Legal View: Adultery: Your choice?

By Scott Forsyth

The Daily Record Newswire

“Thou shall not commit adultery,” an old moral command that 20 to 25 percent of married Americans — maybe more — disobey sometime during their lifetime.

In New York, to disobey the command is criminal. Penal Law §255.17 declares a person is guilty of adultery if he or she “engages in sexual intercourse with another person at a time when he has a living spouse.”

The other person is equally guilty of adultery — a misdemeanor punishable by up to three months in jail.

All of this would be legal trivia but for Suzanne Corona of Batavia, who burst onto the national scene in early June when police arrested her for having sex on a picnic table in a park. She and her partner were charged with public lewdness, a crime that fits the facts.

The buzz arose because Suzanne is married, and police decided to charge her with adultery. Hers is only the thirteenth arrest for adultery in New York since 1970.

The Genesee County District Attorney claimed it was not his job, or the job of the police, to decide whether adultery was a crime. If it is on the books, they will enforce it. The New York Legislature will have to make a contrary decision.

The district attorney is correct about legislatures needing to enact laws decriminalizing adultery. Half of the states have chosen to do so. What the district attorney fails to mention is the role of the Constitution and the “right to privacy” contained within it, which may curtail the enforcement of all adultery laws.

Justice Brandeis was the first to define the right, in eloquent terms: “The makers of our Constitution ... conferred as against the government, the right to be let alone — the most comprehensive of rights and the right most valued by civilized men.” Olmstead v. U.S., 277 U.S. 438, 478 (1928).

Subsequent Supreme Court decisions placed within the rubric of this fundamental right decisions relating to marriage, procreation, contraception, abortion, family relationships and child rearing and education.

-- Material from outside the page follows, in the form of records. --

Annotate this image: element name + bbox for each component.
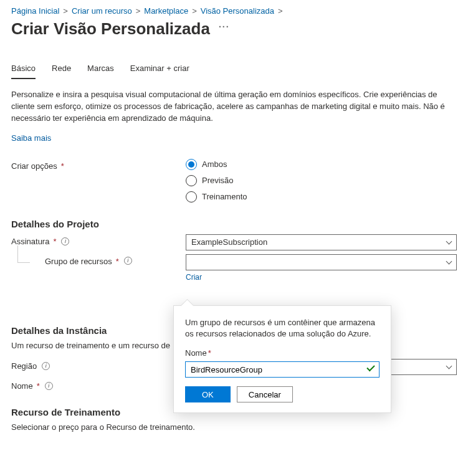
chevron-right-icon: > xyxy=(136,6,141,16)
more-actions-button[interactable]: ··· xyxy=(219,22,230,32)
chevron-right-icon: > xyxy=(278,6,283,16)
radio-option-training[interactable]: Treinamento xyxy=(186,191,247,202)
popup-button-row: OK Cancelar xyxy=(185,386,380,402)
required-indicator: * xyxy=(208,348,211,358)
radio-icon xyxy=(186,175,197,186)
radio-option-prediction[interactable]: Previsão xyxy=(186,175,247,186)
breadcrumb-link[interactable]: Visão Personalizada xyxy=(201,6,274,16)
name-label: Nome* i xyxy=(11,379,186,391)
label-text: Grupo de recursos xyxy=(45,257,112,266)
subscription-row: Assinatura* i ExampleSubscription xyxy=(11,234,457,250)
radio-icon xyxy=(186,159,197,170)
create-options-radio-group: Ambos Previsão Treinamento xyxy=(186,159,247,202)
training-resource-desc: Selecionar o preço para o Recurso de tre… xyxy=(11,422,457,432)
region-label: Região i xyxy=(11,359,186,371)
resource-group-name-input[interactable] xyxy=(185,361,380,378)
breadcrumb: Página Inicial> Criar um recurso> Market… xyxy=(11,6,457,16)
chevron-right-icon: > xyxy=(63,6,68,16)
breadcrumb-link[interactable]: Marketplace xyxy=(144,6,188,16)
rg-label-wrap: Grupo de recursos* i xyxy=(11,254,186,266)
label-text: Assinatura xyxy=(11,237,49,246)
ok-button[interactable]: OK xyxy=(185,386,231,402)
tab-tags[interactable]: Marcas xyxy=(87,60,114,79)
chevron-down-icon xyxy=(446,238,452,244)
tab-review[interactable]: Examinar + criar xyxy=(130,60,189,79)
label-text: Criar opções xyxy=(11,161,57,171)
popup-name-label: Nome* xyxy=(185,348,380,358)
info-icon[interactable]: i xyxy=(124,257,132,265)
info-icon[interactable]: i xyxy=(45,382,53,390)
resource-group-row: Grupo de recursos* i Criar xyxy=(11,254,457,282)
cancel-button[interactable]: Cancelar xyxy=(237,386,293,402)
subscription-dropdown[interactable]: ExampleSubscription xyxy=(186,234,457,250)
chevron-down-icon xyxy=(446,258,452,264)
popup-input-wrap xyxy=(185,361,380,378)
tab-network[interactable]: Rede xyxy=(52,60,71,79)
radio-label: Previsão xyxy=(202,176,234,185)
page-title: Criar Visão Personalizada ··· xyxy=(11,19,457,39)
required-indicator: * xyxy=(37,381,40,391)
create-options-row: Criar opções* Ambos Previsão Treinamento xyxy=(11,159,457,202)
radio-icon xyxy=(186,191,197,202)
resource-group-dropdown[interactable] xyxy=(186,254,457,270)
tab-basic[interactable]: Básico xyxy=(11,60,36,79)
learn-more-link[interactable]: Saiba mais xyxy=(11,133,51,143)
create-options-label: Criar opções* xyxy=(11,159,186,171)
subscription-label: Assinatura* i xyxy=(11,234,186,246)
label-text: Região xyxy=(11,361,37,371)
description-text: Personalize e insira a pesquisa visual c… xyxy=(11,89,457,125)
project-details-heading: Detalhes do Projeto xyxy=(11,219,457,229)
radio-option-both[interactable]: Ambos xyxy=(186,159,247,170)
popup-description: Um grupo de recursos é um contêiner que … xyxy=(185,317,380,340)
label-text: Nome xyxy=(185,348,207,358)
radio-label: Treinamento xyxy=(202,192,247,201)
breadcrumb-link[interactable]: Página Inicial xyxy=(11,6,59,16)
indent-line xyxy=(17,245,30,263)
radio-label: Ambos xyxy=(202,159,227,169)
chevron-right-icon: > xyxy=(192,6,197,16)
info-icon[interactable]: i xyxy=(42,362,50,370)
rg-field-stack: Criar xyxy=(186,254,457,282)
create-resource-group-popup: Um grupo de recursos é um contêiner que … xyxy=(173,305,391,413)
breadcrumb-link[interactable]: Criar um recurso xyxy=(72,6,132,16)
required-indicator: * xyxy=(53,237,56,246)
required-indicator: * xyxy=(116,257,119,266)
dropdown-value: ExampleSubscription xyxy=(191,237,267,247)
tabs: Básico Rede Marcas Examinar + criar xyxy=(11,60,457,79)
label-text: Nome xyxy=(11,381,33,391)
required-indicator: * xyxy=(61,161,64,171)
page-title-text: Criar Visão Personalizada xyxy=(11,19,210,39)
info-icon[interactable]: i xyxy=(61,237,69,245)
create-new-rg-link[interactable]: Criar xyxy=(186,273,202,282)
chevron-down-icon xyxy=(446,363,452,369)
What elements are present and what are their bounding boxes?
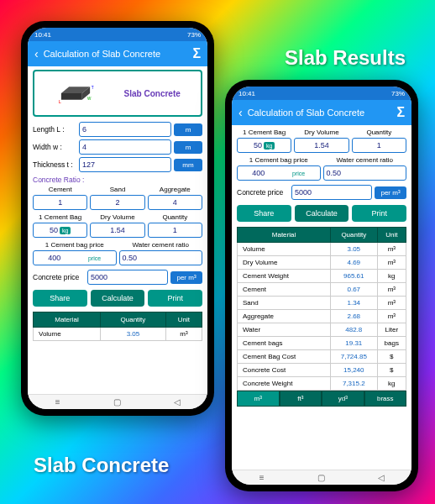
length-input[interactable]: 6	[79, 122, 171, 137]
nav-back-icon[interactable]: ◁	[373, 475, 390, 481]
concrete-price-unit[interactable]: per m³	[375, 186, 406, 199]
unit-selector: m³ ft³ yd³ brass	[237, 391, 406, 407]
back-icon[interactable]: ‹	[34, 47, 39, 60]
table-row: Cement Bag Cost7,724.85$	[238, 350, 406, 364]
price-row: 1 Cement bag price400price Water cement …	[237, 156, 406, 181]
cement-input[interactable]: 1	[33, 195, 87, 210]
dryvol-input[interactable]: 1.54	[294, 138, 349, 153]
wcr-input[interactable]: 0.50	[119, 250, 203, 265]
unit-ft3[interactable]: ft³	[280, 391, 322, 407]
length-unit[interactable]: m	[174, 123, 202, 136]
nav-bar: ≡ ▢ ◁	[232, 470, 411, 485]
table-row: Cement0.67m³	[238, 283, 406, 297]
svg-text:W: W	[87, 97, 92, 101]
unit-brass[interactable]: brass	[364, 391, 407, 407]
results-table: MaterialQuantityUnit Volume3.05m³Dry Vol…	[237, 227, 406, 391]
qty-header: Quantity	[352, 129, 406, 136]
concrete-price-input[interactable]: 5000	[291, 185, 372, 200]
kg-unit[interactable]: kg	[60, 227, 71, 234]
price-row: 1 Cement bag price400price Water cement …	[33, 241, 202, 265]
th-unit: Unit	[377, 228, 406, 243]
th-material: Material	[238, 228, 331, 243]
status-bar: 10:41 73%	[232, 87, 411, 100]
svg-text:L: L	[59, 99, 61, 104]
dryvol-input[interactable]: 1.54	[90, 223, 144, 238]
aggregate-header: Aggregate	[148, 186, 202, 193]
sum-icon[interactable]: Σ	[396, 105, 405, 120]
qty-header: Quantity	[148, 213, 202, 221]
aggregate-input[interactable]: 4	[148, 195, 202, 210]
share-button[interactable]: Share	[33, 290, 87, 307]
phone-right: 10:41 73% ‹ Calculation of Slab Concrete…	[225, 80, 418, 491]
table-row: Cement bags19.31bags	[238, 337, 406, 350]
status-bar: 10:41 73%	[28, 28, 207, 41]
sum-icon[interactable]: Σ	[192, 46, 201, 61]
th-qty: Quantity	[100, 312, 165, 328]
unit-m3[interactable]: m³	[237, 391, 280, 407]
nav-home-icon[interactable]: ▢	[313, 475, 330, 481]
back-icon[interactable]: ‹	[238, 106, 243, 119]
sand-input[interactable]: 2	[90, 195, 144, 210]
nav-bar: ≡ ▢ ◁	[28, 394, 207, 409]
qty-input[interactable]: 1	[352, 138, 406, 153]
concrete-price-label: Concrete price	[237, 188, 289, 197]
concrete-price-input[interactable]: 5000	[87, 270, 168, 285]
status-time: 10:41	[34, 31, 51, 39]
wcr-header: Water cement ratio	[119, 241, 203, 249]
sand-header: Sand	[90, 186, 144, 193]
bag-header: 1 Cement Bag	[237, 129, 291, 136]
table-row: Aggregate2.68m³	[238, 310, 406, 323]
length-label: Length L :	[33, 125, 76, 134]
th-material: Material	[34, 312, 101, 328]
status-battery: 73%	[391, 90, 405, 97]
bagprice-header: 1 Cement bag price	[237, 156, 321, 164]
bag-input[interactable]: 50kg	[237, 138, 291, 153]
unit-yd3[interactable]: yd³	[322, 391, 364, 407]
slab-shape-icon: LWT	[55, 81, 97, 105]
kg-unit[interactable]: kg	[264, 142, 275, 150]
table-row: Sand1.34m³	[238, 297, 406, 310]
calculate-button[interactable]: Calculate	[295, 205, 349, 222]
th-qty: Quantity	[330, 228, 377, 243]
calculate-button[interactable]: Calculate	[91, 290, 145, 307]
bag-row: 1 Cement Bag50kg Dry Volume1.54 Quantity…	[33, 213, 202, 238]
svg-marker-1	[61, 93, 82, 100]
print-button[interactable]: Print	[148, 290, 202, 307]
price-unit[interactable]: price	[76, 255, 113, 261]
nav-back-icon[interactable]: ◁	[169, 399, 186, 406]
qty-input[interactable]: 1	[148, 223, 202, 238]
bagprice-input[interactable]: 400price	[237, 165, 321, 181]
bagprice-header: 1 Cement bag price	[33, 241, 117, 249]
th-unit: Unit	[165, 312, 202, 328]
bag-header: 1 Cement Bag	[33, 213, 87, 221]
concrete-price-unit[interactable]: per m³	[170, 271, 202, 284]
thickness-unit[interactable]: mm	[174, 159, 202, 171]
dryvol-header: Dry Volume	[90, 213, 144, 221]
nav-home-icon[interactable]: ▢	[109, 399, 126, 406]
status-time: 10:41	[238, 90, 255, 97]
dryvol-header: Dry Volume	[294, 129, 349, 136]
phone-left: 10:41 73% ‹ Calculation of Slab Concrete…	[21, 21, 214, 416]
app-title: Calculation of Slab Concrete	[44, 49, 160, 59]
heading-concrete: Slab Concrete	[34, 454, 169, 477]
width-label: Width w :	[33, 143, 76, 151]
nav-menu-icon[interactable]: ≡	[254, 475, 270, 481]
bag-row: 1 Cement Bag50kg Dry Volume1.54 Quantity…	[237, 129, 406, 153]
thickness-label: Thickness t :	[33, 160, 76, 169]
cement-header: Cement	[33, 186, 87, 193]
nav-menu-icon[interactable]: ≡	[50, 399, 66, 406]
width-unit[interactable]: m	[174, 141, 202, 154]
share-button[interactable]: Share	[237, 205, 291, 222]
table-row: Dry Volume4.69m³	[238, 256, 406, 270]
results-table: MaterialQuantityUnit Volume3.05m³	[33, 312, 202, 341]
svg-text:T: T	[92, 86, 94, 90]
bag-input[interactable]: 50kg	[33, 223, 87, 238]
width-input[interactable]: 4	[79, 139, 171, 155]
bagprice-input[interactable]: 400price	[33, 250, 117, 265]
thickness-input[interactable]: 127	[79, 157, 171, 172]
print-button[interactable]: Print	[352, 205, 406, 222]
price-unit[interactable]: price	[280, 171, 317, 176]
app-bar: ‹ Calculation of Slab Concrete Σ	[28, 41, 207, 66]
wcr-input[interactable]: 0.50	[323, 165, 407, 181]
ratio-label: Concrete Ratio :	[33, 176, 202, 184]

See, e.g., Griswold v. Connecticut, 381 U.S. 479 (1965) (voiding statute criminalizing the use of contraceptives by married couples) and Loving v. Virginia, 388 U.S. 1 (1967) (voiding statute banning interracial marriages).

In 2003, the Supreme Court expanded the scope of the right of privacy to consensual sexual conduct between single persons. It struck down a Texas law that criminalized anal and oral sex between members of the same sex. Lawrence v. Texas, 539 U.S. 558 (2003)

Texas tried to justify the law on the basis of morality, that the legislators merely were carrying out the wishes of the majority of voters on the subject. The Court explicitly rejected the justification. Instead, Texas had to show a compelling interest in regulating sodomy, and that the means chosen — an outright ban — was narrowly tailored to achieve that interest. Texas failed this strict scrutiny test.

Justice Scalia, as his want, issued a scathing dissent, writing that the majority’s logic called into question “[s]tate laws against bigamy, same-sex marriage, adult incest, prostitution, masturbation, adultery, fornication, bestiality, and obscenity.”

Since Justice Scalia mentioned laws forbidding adultery as suspect now, is he correct? If, after Lawrence, a single adult person has a constitutional right to have intimate contact with another consenting adult, regardless of the form of the contact, does a married adult person have the same right? Most married persons would choose to be monogamous but if some do not, where is the harm requiring government intervention? That the majority may want government to get involved is not an answer.

Some persons may argue that the harm is to the spouse who did not commit adultery. These defenders of adultery laws assume that all such spouses are harmed and all seek vindication through a criminal proceeding.

The defenders reduce to a caricature what can be a complex relationship. For example, Suzanne’s husband has forgiven her and is supporting her publicly. Also, if there is harm, why cannot the particular harm to the relationship be addressed adequately through counseling or divorce, less drastic alternatives than a ban on adultery?

Other defenders may argue that a married person does not have the same right to intimate conduct as a single person because she entered into a marriage contract. The state defines the terms of the contract and one of those terms is the command not to commit adultery. In return, the state confers upon the parties to a marriage contract all sorts of rights and responsibilities not otherwise available to single persons. If a person does not like the terms of the contract, he or she should stay single.

The problem with the contract analysis is that the Constitution sets parameters on state action, including on what states may require of married couples. If it did not, then Connecticut would be able to forbid couples from using contraceptives and Virginia would be able to forbid interracial marriages.

Back to the Genesee County District Attorney: What is the People’s interest in prosecuting Suzanne for her choice of sexual conduct, given her constitutionally protected right to privacy? The place of the conduct, in a park and not to be condoned, is addressed by the public lewdness charge.

Suzanne returns to court Aug. 18. We may have some answers from the DA and Suzanne then.